La lettre du juge publiée aujourd'hui fait partie d'une campagne menée par le système judiciaire belge pour dénoncer le manque de ressources et de sécurité qui l'afflige dans le cadre d'une lutte contre le trafic de drogue qui nécessite davantage de ressources de l'État. « Si la justice commence à mal fonctionner, c'est une attaque dangereuse contre notre démocratie », pointe en ce sens le juge, rappelant qu' »il est de plus en plus difficile de trouver des juges disposés à faire leur travail » dans ce type d'affaires.
« Est-ce qu’on évolue vers un narco-État ? » ajoute la juge, puis elle énumère les caractéristiques qui marquent ce concept et qui, selon elle, se réalisent en Belgique : une économie illégale « parallèle » de plusieurs millions de dollars, la corruption qui « imprègne les institutions » et la violence et « l'intimidation » de la justice.

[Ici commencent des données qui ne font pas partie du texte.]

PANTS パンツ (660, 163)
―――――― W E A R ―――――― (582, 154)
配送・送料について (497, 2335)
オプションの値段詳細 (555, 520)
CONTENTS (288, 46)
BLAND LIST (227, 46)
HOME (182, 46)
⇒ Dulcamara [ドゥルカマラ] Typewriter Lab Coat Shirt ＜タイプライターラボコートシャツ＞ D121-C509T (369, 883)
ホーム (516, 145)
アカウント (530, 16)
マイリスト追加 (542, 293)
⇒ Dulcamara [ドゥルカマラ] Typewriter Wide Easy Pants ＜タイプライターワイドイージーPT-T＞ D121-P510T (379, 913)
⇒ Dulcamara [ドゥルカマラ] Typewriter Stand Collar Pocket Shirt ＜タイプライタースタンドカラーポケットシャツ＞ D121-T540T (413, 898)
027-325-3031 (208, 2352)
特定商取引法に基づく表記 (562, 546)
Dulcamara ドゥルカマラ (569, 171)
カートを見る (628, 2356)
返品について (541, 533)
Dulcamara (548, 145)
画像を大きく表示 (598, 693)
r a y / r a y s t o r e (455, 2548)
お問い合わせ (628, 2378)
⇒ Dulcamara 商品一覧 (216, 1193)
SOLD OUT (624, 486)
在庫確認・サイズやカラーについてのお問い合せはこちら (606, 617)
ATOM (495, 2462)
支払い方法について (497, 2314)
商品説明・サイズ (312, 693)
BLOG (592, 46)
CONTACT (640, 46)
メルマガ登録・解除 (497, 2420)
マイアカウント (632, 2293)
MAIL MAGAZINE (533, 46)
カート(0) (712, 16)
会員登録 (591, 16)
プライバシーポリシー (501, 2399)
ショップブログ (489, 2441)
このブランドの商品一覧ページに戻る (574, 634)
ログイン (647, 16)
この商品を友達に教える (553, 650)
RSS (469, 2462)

« Est-ce qu'on exagère ? Selon notre commissaire à la drogue, cette évolution a déjà commencé. Mes collègues et moi partageons cet avis », ajoute-t-il en référence aux avertissements répétés de la commissaire fédérale à la drogue, Ine Van Wymersch, sur la voie dangereuse vers un narco-État dans lequel le pays est plongé. Van Wymersch, ancien procureur, a accédé au poste de commissaire antidrogue en février 2023. Un poste avec lequel l'ancien gouvernement libéral d'Alexander De Croo cherchait à coordonner la lutte contre le problème croissant de la criminalité liée au trafic de drogue, une question non résolue jusqu'à aujourd'hui.
En septembre dernier, l'actuel ministre de l'Intérieur, Bernard Quintin, avait même évoqué la possibilité que des militaires patrouillent aux côtés de la police dans certains des hauts lieux de la drogue. A Bruxelles et surtout autour des gares, dans le cadre d'une surveillance renforcée qui pour l'instant ne semble pas avoir donné de grands résultats : rien que cette année, plus d'une cinquantaine de fusillades ont été signalées dans la capitale belge liées à des règlements de comptes entre bandes. Une vingtaine d’entre eux, durant l’été.

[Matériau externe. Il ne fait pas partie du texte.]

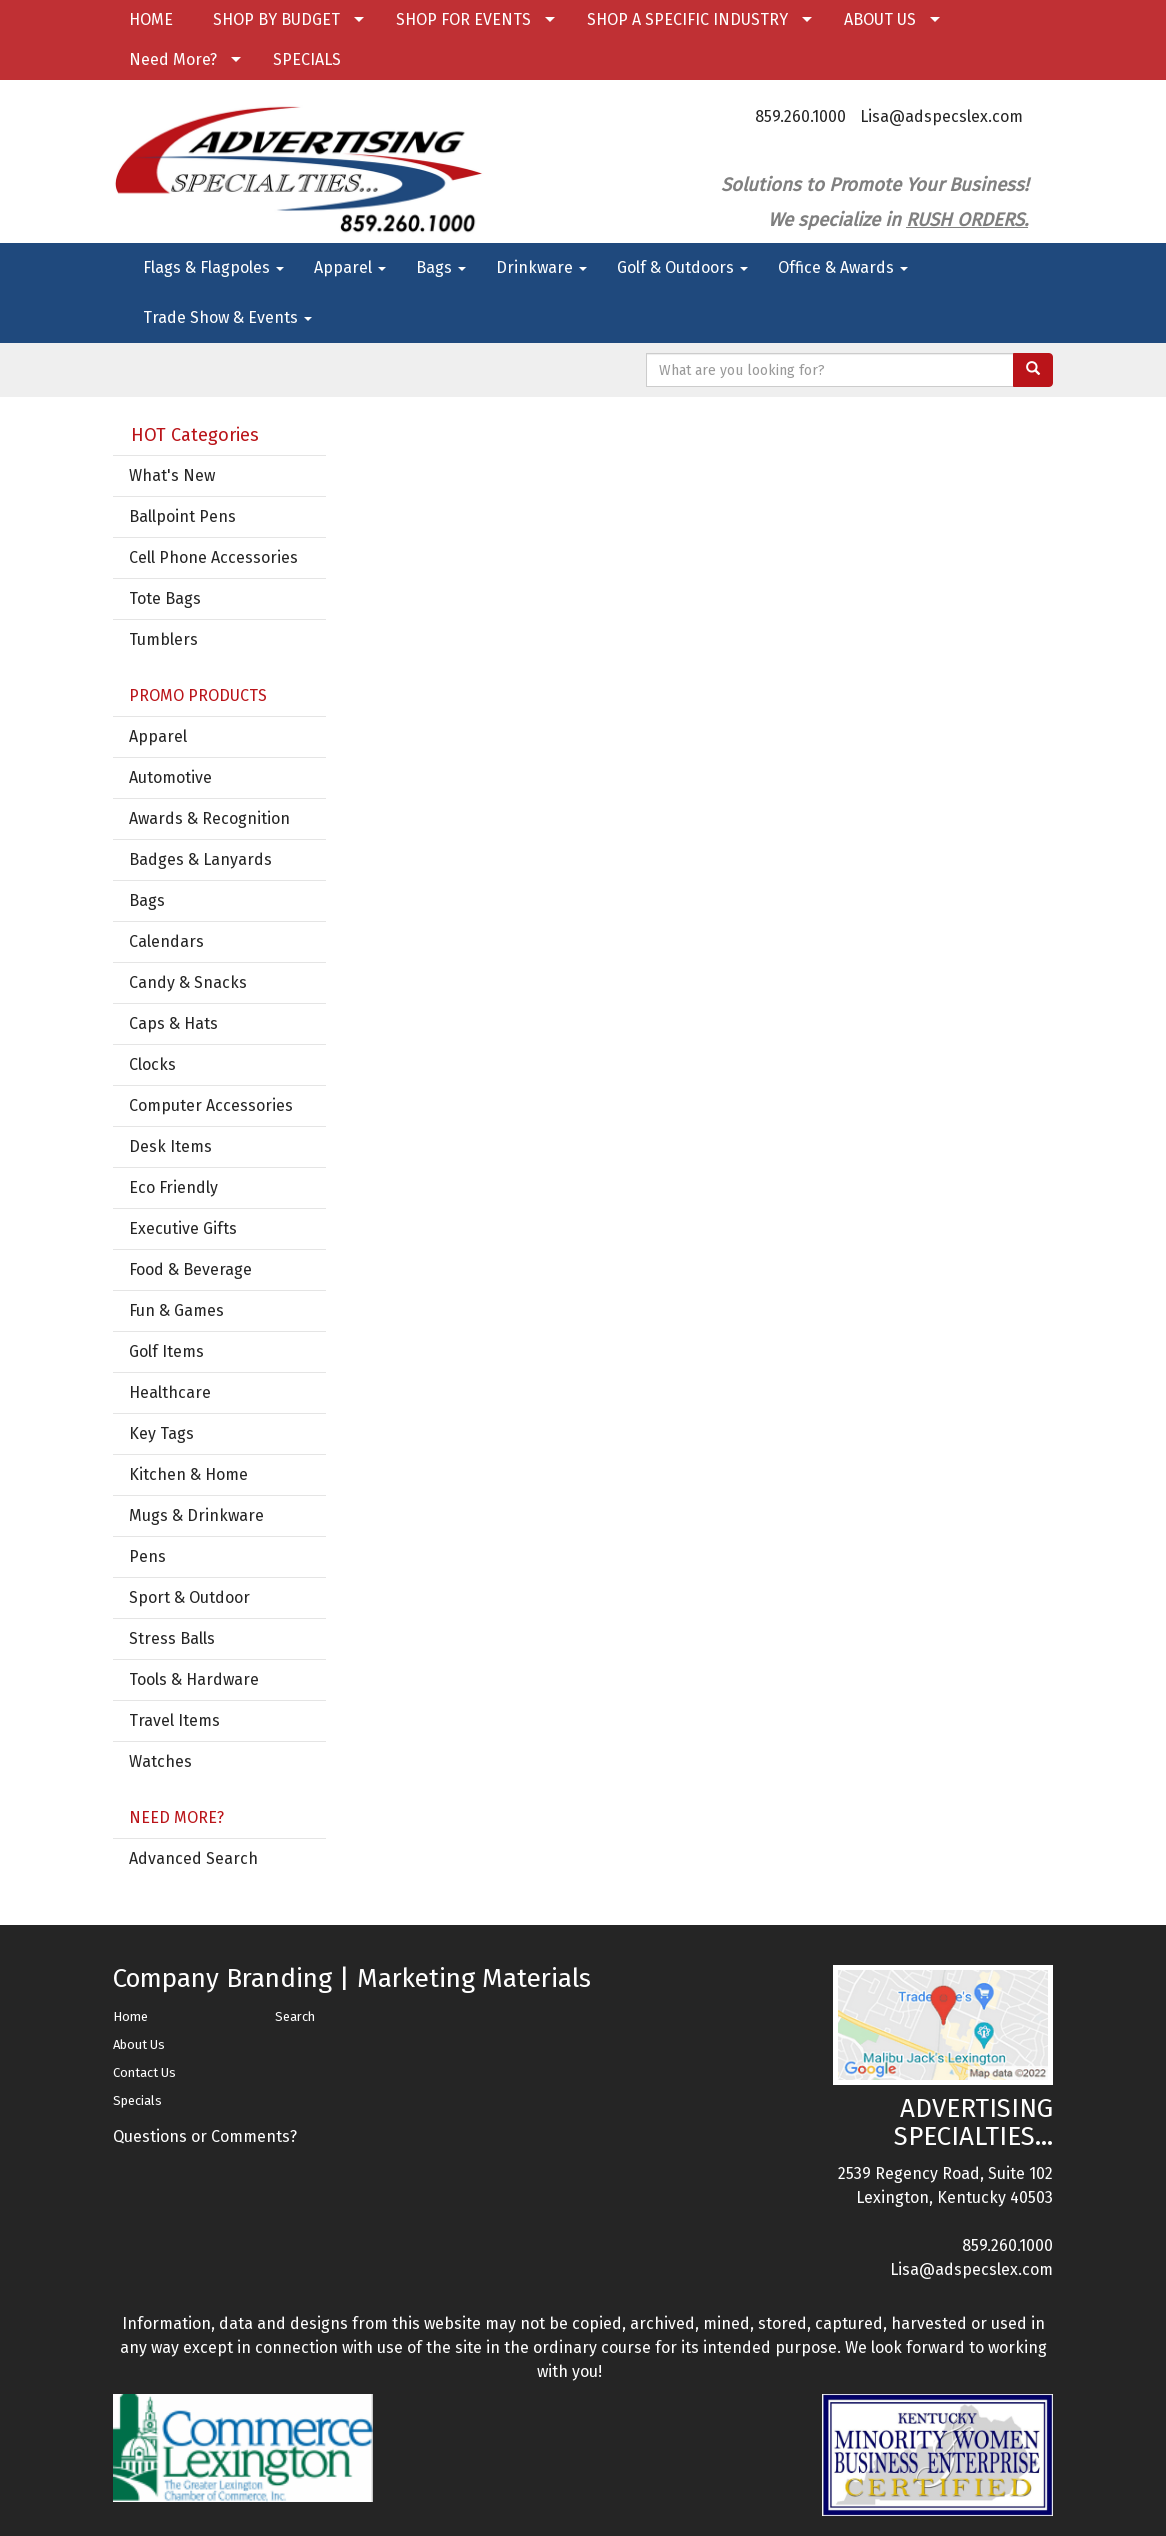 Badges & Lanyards (200, 859)
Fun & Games (176, 1310)
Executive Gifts (183, 1228)
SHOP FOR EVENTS (463, 19)
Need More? (173, 59)
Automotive (170, 777)
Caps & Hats (173, 1023)
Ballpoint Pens (182, 516)
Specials (137, 2100)
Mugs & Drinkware (196, 1515)
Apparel (350, 267)
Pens (147, 1556)
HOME (151, 19)
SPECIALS (307, 59)
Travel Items (174, 1720)
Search (295, 2016)
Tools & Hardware (194, 1679)
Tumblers (163, 639)
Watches (160, 1761)
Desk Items (170, 1146)
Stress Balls (172, 1638)
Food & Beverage (190, 1269)
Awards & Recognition (209, 818)
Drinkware (541, 267)
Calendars (166, 941)
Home (130, 2016)
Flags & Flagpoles (213, 267)
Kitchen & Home (188, 1474)
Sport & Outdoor (189, 1597)
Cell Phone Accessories (213, 557)
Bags (441, 267)
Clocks (152, 1064)
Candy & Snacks (188, 982)
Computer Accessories (211, 1105)
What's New (172, 475)
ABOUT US (880, 19)
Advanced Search (193, 1858)
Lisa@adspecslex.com (941, 116)
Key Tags (161, 1433)
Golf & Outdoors (682, 267)
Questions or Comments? (205, 2136)
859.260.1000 (800, 116)
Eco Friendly (173, 1187)
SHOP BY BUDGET (276, 19)
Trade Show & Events (227, 317)
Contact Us (144, 2072)
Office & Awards (843, 267)
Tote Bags (165, 598)
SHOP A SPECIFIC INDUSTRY (687, 19)
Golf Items (166, 1351)
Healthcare (170, 1392)
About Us (139, 2044)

Le cas le plus spectaculaire s'est produit en février, lorsqu'un groupe de jeunes cagoulés ont ouvert le feu avec des fusils dans une station de métro de la capitale, puis ont pris la fuite par les tunnels du métro. Ils n'ont pas encore été arrêtés.
Dans sa lettre, publiée après une réunion du pouvoir judiciaire avec la Commission fédérale de justice pour débattre des problèmes « structurels » face à la menace pénale, la juge propose plusieurs mesures à court terme pour permettre aux juges de continuer à faire leur travail sans crainte ni menace : une législation qui leur permet de travailler « de manière anonyme », un « point de contact permanent » avec le ministère de l'Intérieur et de la Justice et un protocole pour les juges menacés ; une assurance contre les « dommages matériels et personnels » des juges et des membres de leur famille en cas d'attentat et la « protection » des adresses des juges dans les registres nationaux. Mais les réformes doivent avoir un caractère « structurel prioritaire » et répondre à divers défis profonds du pays, ajoute le juge, qui appelle à une « stratégie durable » qui tienne compte notamment du problème des « prisons surpeuplées » et de l'utilisation constante des téléphones portables – bien qu'ils soient interdits – par les détenus, entre autres.
« La question n'est pas de savoir si l'Etat de droit est menacé, car il l'est déjà. La question est de savoir comment notre Etat va se défendre », dit-il.